Nous Nous réjouissons aussi de voir que le Secrétariat a su s’organiser et s’insérer harmonieusement dans le cadre de l’activité multiple de l’Eglise, en collaborant avec les autres Dicastères de la Curie Romaine, tout en conservant l’autonomie nécessaire à sa fin spécifique; et surtout qu’il a déjà rendu service, par ses conseils et ses publications, aux évêques et en particulier aux Eglises plus directement concernées, si l’on peut dire, par la rencontre avec les non-chrétiens. Le Secrétariat doit s’affirmer ainsi dans l’Eglise comme un signe visible et institutionnel du dialogue avec les non-chrétiens, et mener une action qui inspire, stimule, guide, et dans la mesure du possible, coordonne, sur ce terrain délicat, où il faut prévenir tout danger d’irénisme et de syncrétisme, et écarter toute fausse idée d’égale valeur des diverses religions.

Et maintenant, après un bilan de l’action déjà exercée, vous allez consacrer deux journées d’étude à une recherche approfondie de l’œuvre à réaliser, du moins de ce dont vous ressentez le plus l’urgence aujourd’hui, dans les domaines de la pensée et de l’action, dans l’Eglise comme au-delà de son cadre visible. Vous en êtes bien convaincus, c’est une grande œuvre que la vôtre, et le Vicaire du Christ vous invite à l’entreprendre ensemble avec hardiesse, suivant les directives que le Secrétariat vous propose, assurés que votre travail de réflexion et votre attitude pourront être un exemple et un stimulant pour les autres et préparer un style concret de pensée et d’action pour toute l’Eglise.

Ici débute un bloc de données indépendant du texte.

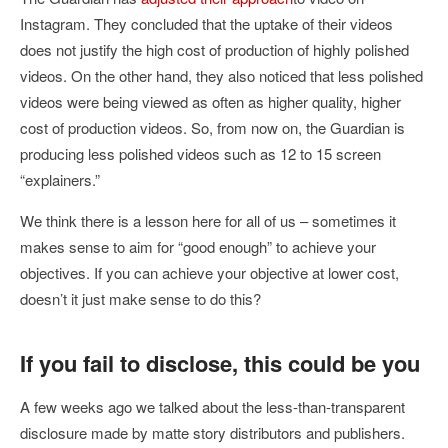
Instagram. They concluded that the uptake of their videos
does not justify the high cost of production of highly polished
videos. On the other hand, they also noticed that less polished
videos were being viewed as often as higher quality, higher
cost of production videos. So, from now on, the Guardian is
producing less polished videos such as 12 to 15 screen
“explainers.”
We think there is a lesson here for all of us – sometimes it
makes sense to aim for “good enough” to achieve your
objectives. If you can achieve your objective at lower cost,
doesn’t it just make sense to do this?
If you fail to disclose, this could be you
A few weeks ago we talked about the less-than-transparent
disclosure made by matte story distributors and publishers.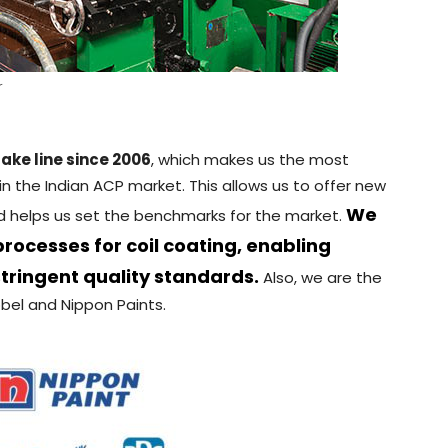
r
ake line since 2006
, which makes us the most
n the Indian ACP market. This allows us to offer new
We
nd helps us set the benchmarks for the market.
ocesses for coil coating, enabling
tringent quality standards.
Also, we are the
bel and Nippon Paints.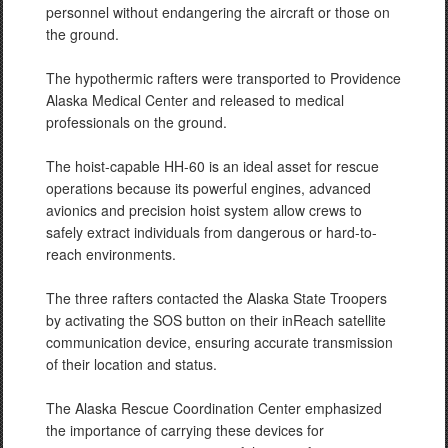
personnel without endangering the aircraft or those on
the ground.
The hypothermic rafters were transported to Providence
Alaska Medical Center and released to medical
professionals on the ground.
The hoist-capable HH-60 is an ideal asset for rescue
operations because its powerful engines, advanced
avionics and precision hoist system allow crews to
safely extract individuals from dangerous or hard-to-
reach environments.
The three rafters contacted the Alaska State Troopers
by activating the SOS button on their inReach satellite
communication device, ensuring accurate transmission
of their location and status.
The Alaska Rescue Coordination Center emphasized
the importance of carrying these devices for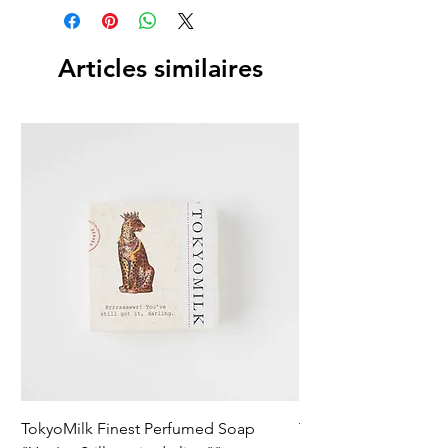
Articles similaires
TokyoMilk Finest Perfumed Soap
Tokyomilk Card - Lo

Puisse votre travail faire resplendir de plus en plus dans le monde la lumière de Dieu qui brille sur le visage du Christ (2 Cor. 4, 6). Et que les chrétiens apprennent à leur tour à connaître et à estimer justement «quelles richesses Dieu, dans sa munificence, a dispensées aux nations» (Ad gentes, 11). Vous apporterez ainsi votre collaboration personnelle au dessein de Dieu dans l’histoire, avec conscience et en toute humilité, même si vous n’en constatez pas encore les fruits et le succès sur terre. Il Nous faut certes témoigner de la patience, de la foi et du détachement que nous enseigne Jésus dans l’Evangile (cfr. Matth. 4, 26-29). Mais le Seigneur, qui Nous a confié tant de «talents», ne saurait non plus souffrir que nous les laissions en friche. (Cfr. Matth. 25, 14-30).

Que la grâce du Saint-Esprit vous assiste dans cet effort inlassablement repris chaque jour! Que l’assurance de Notre estime et de Notre intérêt vous encourage! Et que Notre paternelle Bénédiction vous accompagne!